Hughes’ teenage characters resonate so well with people because they represent the fears and insecurities we all felt growing up. Whether it’s Molly Ringwald having difficulty fitting in and being noticed in Sixteen Candles or Emilio Estevez being pressured into a specific role in life in The Breakfast Club, we have all felt shades of these characters in our own lives—especially in our teenaged years when everything was so turbulent and unsure. John Hughes was a genius at representing the common feelings and phenomena of the teenage condition in characters and dialogue, and his films really set the standard for the genre.
1980s teen-movie soundtracks are timeless because, although they used songs from their era, these songs have since become classics. That might sound like a no-brainer, but when you are only months or a couple years away from the release of a song, it is more difficult than you might think to predict what will have staying power and what won’t. Whether it was “Don’t You (Forget About Me)” from The Breakfast Club, “Twist and Shout” from Ferris Bueller’s Day Off or “We Got the Beat” from Fast Times, the soundtracks of these movies are often among the most memorable parts, and the scores from this genre were generally expertly chosen.
Hughes personally picked the music for his films and prided himself on doing it with purpose. These great songs added to the ease of watching and re-watching these films, and that helps a movie to persist as a classic. And to be honest, music from the post-2000 era just doesn’t hit the same spot.
These memorable movies of the ’80s mixed frivolous, fun and goofy humor with poignant moments and depictions of some of the darker, more uncomfortable realities teenagers cope with. For example, the scene in The Breakfast Club where all the characters get high and dance around the library helps to balance with the movie’s darker-natured scenes, such as the discussion wherein the nerdy character Brian tells the group about his plan to kill himself. This layering of lighthearted moments with negatively charged themes lends meaning to the film while allowing it to be one of our favorite ’80s teen movies.
While the 2000s produced some great teen comedies, like Superbad or Mean Girls, nothing has the staying power of the ’80s teen-movie greats because of their thematic depth. The best of the ’80s teen genre featured characters and themes that are truly timeless. Taking Fast Times at Ridgemont High as an example, the burned-out surfer, the creepy older guy who hangs around the high school kids, or the girl who starts experimenting with sex and ends up aborting a pregnancy all resonate with people of any generation. The fact that many of these movies were also funny and easy to watch as well as deep and meaningful has allowed them to remain popular for decades.

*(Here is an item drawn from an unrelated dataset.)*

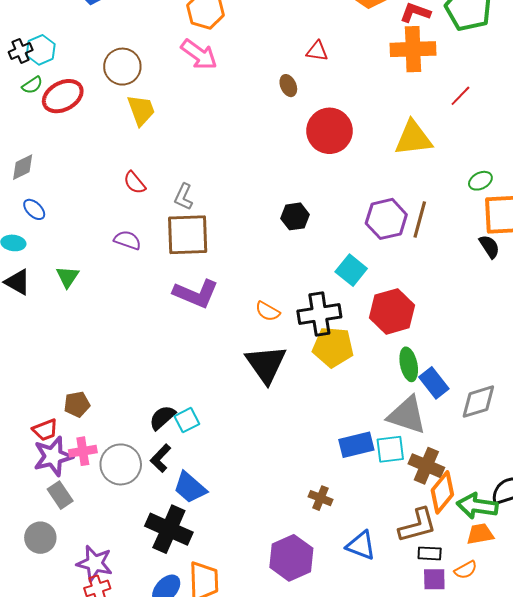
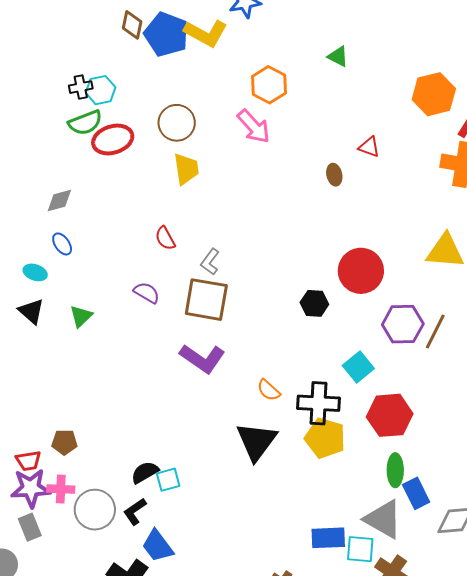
green semicircle: (32, 85) -> (85, 123), size x1.6
red circle: (329, 131) -> (361, 271), moved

Nothing in the teen-movie genre of the last 20 years has as effectively romanticized the good and terrible elements of being a teenager the way films did in the 1980s. This is true for a number of reasons, but you can’t downplay the importance of John Hughes in this equation. The majority of the great movies of this genre and era were a product of his genius, and those that weren’t were probably inspired by him. While some shock-value comedies since have been really funny, nothing has toed the line so perfectly between meaningful content and frivolous fun in recent memory. Throw in some classics from one of the greatest musical eras, and you have a piece of Americana that will forever be treasured.
This is not to say there has not or will not ever be another great teenage movie, but many things fell into place perfectly in the 1980s that allowed a large number of classics in the same genre to burst forth within a couple years of each other. If we’re lucky, maybe it will happen again one day.